Perguntei-lhe se ele próprio tinha experimentado a terceira atenção. Ele respondeu que estava na sua periferia, e que se entrasse nela completamente eu saberia no mesmo instante, pois ele todo se tornaria o que era na realidade, uma explosão de energia. Acrescentou que o campo de batalha dos guerreiros era a segunda atenção, uma espécie de campo de treinamento para atingir a terceira atenção. Era um estado bem difícil de se chegar, mas muito frutificante quando atingido.

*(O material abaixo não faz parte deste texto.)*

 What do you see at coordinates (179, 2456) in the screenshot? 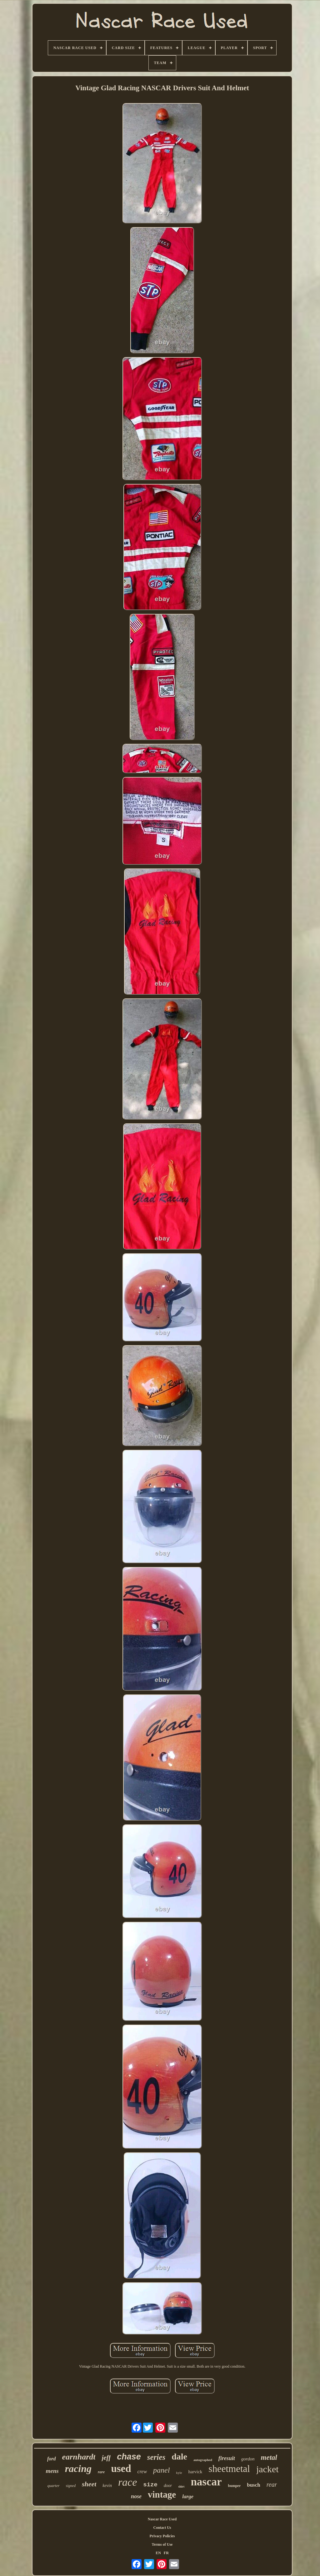
I see `dale` at bounding box center [179, 2456].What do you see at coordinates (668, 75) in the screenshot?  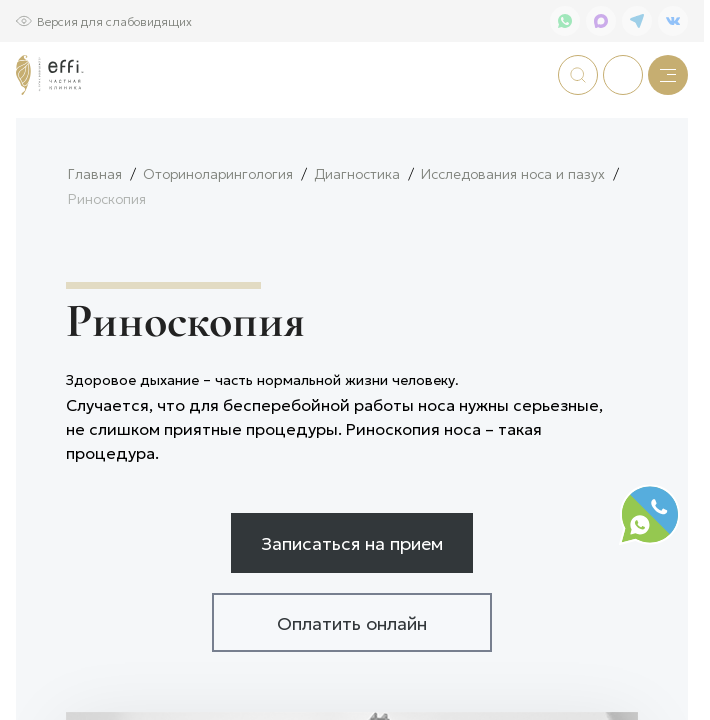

— As pirâmides são nocivas — continuou Pablito. — Especialmente para feiticeiros desprotegidos como nós. São ainda piores para guerreiros sem forma como la Gorda. O nagual disse que não há nada mais perigoso que a fixação do mal da segunda atenção. Quando os guerreiros aprendem a focalizar o lado fraco da segunda atenção nada é empecilho para eles. Tornam-se caçadores de homens, vampiros. Mesmo depois de mortos podem atingir sua presa através do tempo, como se estivessem presentes aqui agora; e nos transformamos em presas se entramos numa daquelas pirâmides. O nagual chamou-as de ciladas da segunda atenção.
— O que ele disse exatamente que aconteceria? — perguntou la Gorda.
— Disse que poderíamos agüentar talvez uma visita às pirâmides — explicou Pablito. — Na segunda visita sentiríamos uma tristeza estranha. Seria como uma brisa fria que nos deixaria apáticos e fatigados; uma fadiga que em breve se transformaria em má sorte.
— O nagual disse a nós todos as mesmas coisas — falou Nestor. — O problema é que nenhum de nós ouviu com atenção, ou melhor, cada um de nós ouviu-o a seu modo e ouviu o que queria ouvir. O nagual disse que a fixação da segunda atenção tem duas faces. A primeira e a mais fácil é a do mal. É quando os sonhadores usam os seus sonhos para focalizar a segunda atenção sobre os itens do mundo, como dinheiro e poder sobre as pessoas. A outra face é a mais difícil de ser alcançada. É quando os sonhadores focalizam sua segunda atenção nos itens que não são deste mundo, tais como a viagem ao desconhecido. Os guerreiros precisam de impecabilidade total para alcançar este lado.
Ele enfatizou que todas as ruínas arqueológicas do México, especialmente as pirâmides, eram nocivas ao homem moderno. Descreveu as pirâmides como expressões estranhas de pensamento e ação. Disse que todos os itens, todos os desenhos delas, eram um esforço calculado de recordar aspectos de atenção que eram completamente estranhos a nós. Para Dom Juan não só as ruínas das culturas do passado continham um elemento perigoso; qualquer coisa que fosse o objeto de uma preocupação obsessiva tinha um potencial nocivo.”